↓

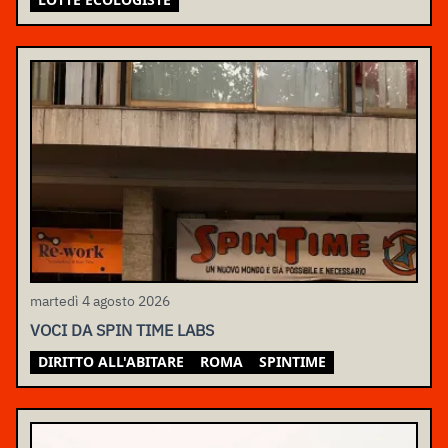
martedì 4 agosto 2026
VOCI DA SPIN TIME LABS
DIRITTO ALL'ABITARE
ROMA
SPINTIME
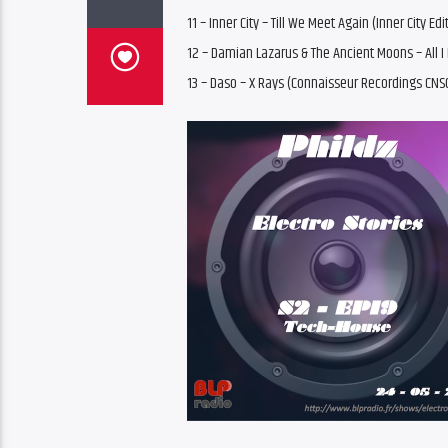
11 – Inner City – Till We Meet Again (Inner City 
12 – Damian Lazarus & The Ancient Moons – All 
13 – Daso – X Rays (Connaisseur Recordings CNS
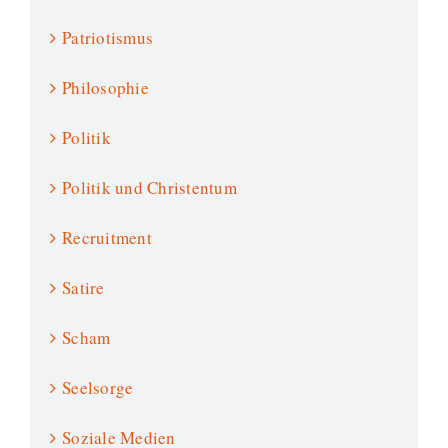
Patriotismus
Philosophie
Politik
Politik und Christentum
Recruitment
Satire
Scham
Seelsorge
Soziale Medien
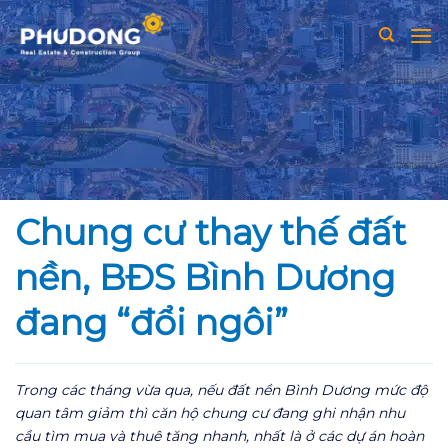
Skip
to
content
Chung cư thay thế đất
nền, BĐS Bình Dương
đang “đổi ngôi”
Trong các tháng vừa qua, nếu đất nền Bình Dương mức độ
quan tâm giảm thì căn hộ chung cư đang ghi nhận nhu
cầu tìm mua và thuê tăng nhanh, nhất là ở các dự án hoàn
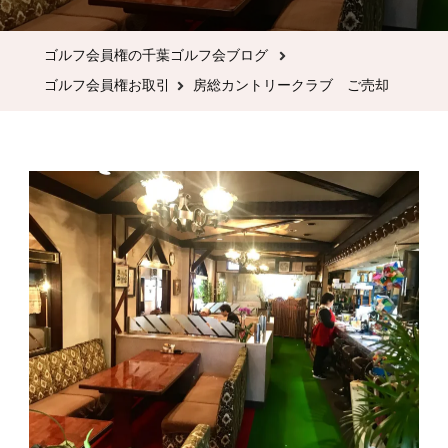
カ
ン
ゴルフ会員権の千葉ゴルフ会ブログ
ト
ゴルフ会員権お取引
房総カントリークラブ ご売却
リ
ー
ク
ラ
ブ
ご
売
却
へ
の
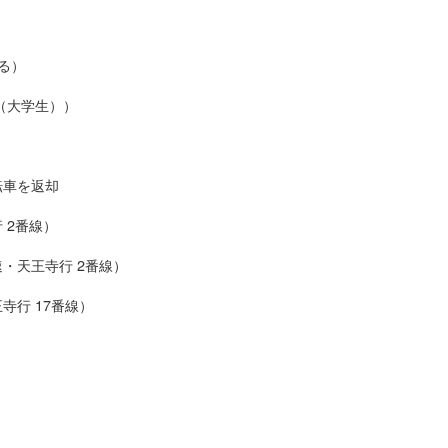
る）
（大学生））
）
転車を返却
 2番線）
速・天王寺行 2番線）
寺行 17番線）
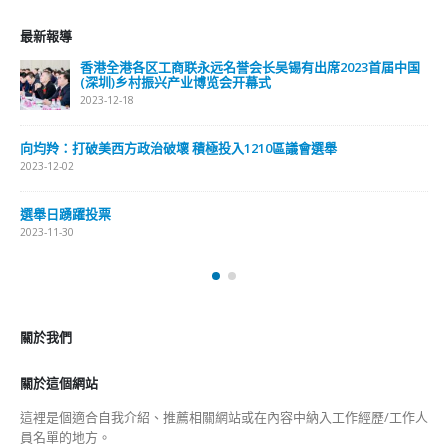
最新報導
香港全港各区工商联永远名誉会长吴锡有出席2023首届中国
(深圳)乡村振兴产业博览会开幕式
2023-12-18
向均羚：打破美西方政治破壞 積極投入1210區議會選舉
2023-12-02
選舉日踴躍投票
2023-11-30
關於我們
關於這個網站
這裡是個適合自我介紹、推薦相關網站或在內容中納入工作經歷/工作人
員名單的地方。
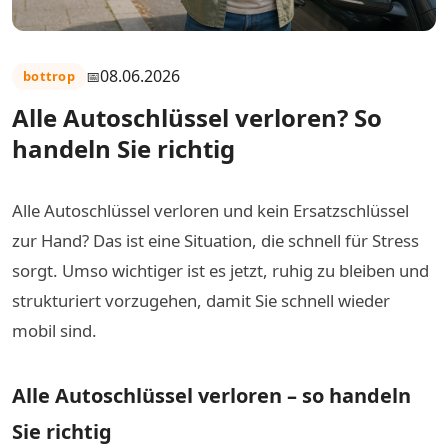
08.06.2026
bottrop
Alle Autoschlüssel verloren? So
handeln Sie richtig
Alle Autoschlüssel verloren und kein Ersatzschlüssel
zur Hand? Das ist eine Situation, die schnell für Stress
sorgt. Umso wichtiger ist es jetzt, ruhig zu bleiben und
strukturiert vorzugehen, damit Sie schnell wieder
mobil sind.
Alle Autoschlüssel verloren – so handeln
Sie richtig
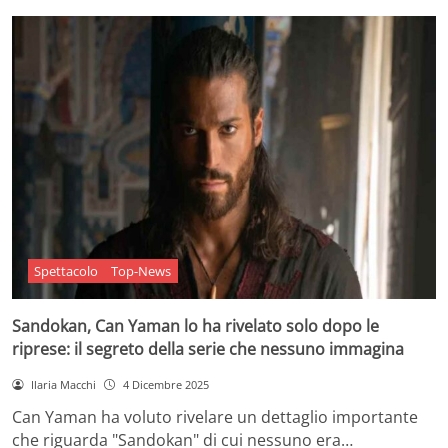
Spettacolo
Top-News
Sandokan, Can Yaman lo ha rivelato solo dopo le
riprese: il segreto della serie che nessuno immagina
Ilaria Macchi
4 Dicembre 2025
Can Yaman ha voluto rivelare un dettaglio importante
che riguarda "Sandokan" di cui nessuno era…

↑

[Exercise] The data above must be reproduced exactly, without any of its pictures.

[Output of the exercise]
martedì 4 agosto 2026
VOCI DA SPIN TIME LABS
DIRITTO ALL'ABITARE
ROMA
SPINTIME
11 – Inner City – Till We Meet Again (Inner City 
12 – Damian Lazarus & The Ancient Moons – All 
13 – Daso – X Rays (Connaisseur Recordings CNS
Patriotismus
Philosophie
Politik
Politik und Christentum
Recruitment
Satire
Scham
Seelsorge
Soziale Medien
Skip
to
content
Chung cư thay thế đất
nền, BĐS Bình Dương
đang “đổi ngôi”
Trong các tháng vừa qua, nếu đất nền Bình Dương mức độ
quan tâm giảm thì căn hộ chung cư đang ghi nhận nhu
cầu tìm mua và thuê tăng nhanh, nhất là ở các dự án hoàn
カ
ン
ゴルフ会員権の千葉ゴルフ会ブログ
ト
ゴルフ会員権お取引
房総カントリークラブ ご売却
リ
ー
ク
ラ
ブ
ご
売
却
へ
の
る）
（大学生））
）
転車を返却
 2番線）
速・天王寺行 2番線）
寺行 17番線）
最新報導
香港全港各区工商联永远名誉会长吴锡有出席2023首届中国
(深圳)乡村振兴产业博览会开幕式
2023-12-18
向均羚：打破美西方政治破壞 積極投入1210區議會選舉
2023-12-02
選舉日踴躍投票
2023-11-30
關於我們
關於這個網站
這裡是個適合自我介紹、推薦相關網站或在內容中納入工作經歷/工作人
員名單的地方。
08.06.2026
bottrop
Alle Autoschlüssel verloren? So
handeln Sie richtig
Alle Autoschlüssel verloren und kein Ersatzschlüssel
zur Hand? Das ist eine Situation, die schnell für Stress
sorgt. Umso wichtiger ist es jetzt, ruhig zu bleiben und
strukturiert vorzugehen, damit Sie schnell wieder
mobil sind.
Alle Autoschlüssel verloren – so handeln
Sie richtig
Spettacolo
Top-News
Sandokan, Can Yaman lo ha rivelato solo dopo le
riprese: il segreto della serie che nessuno immagina
Ilaria Macchi
4 Dicembre 2025
Can Yaman ha voluto rivelare un dettaglio importante
che riguarda "Sandokan" di cui nessuno era…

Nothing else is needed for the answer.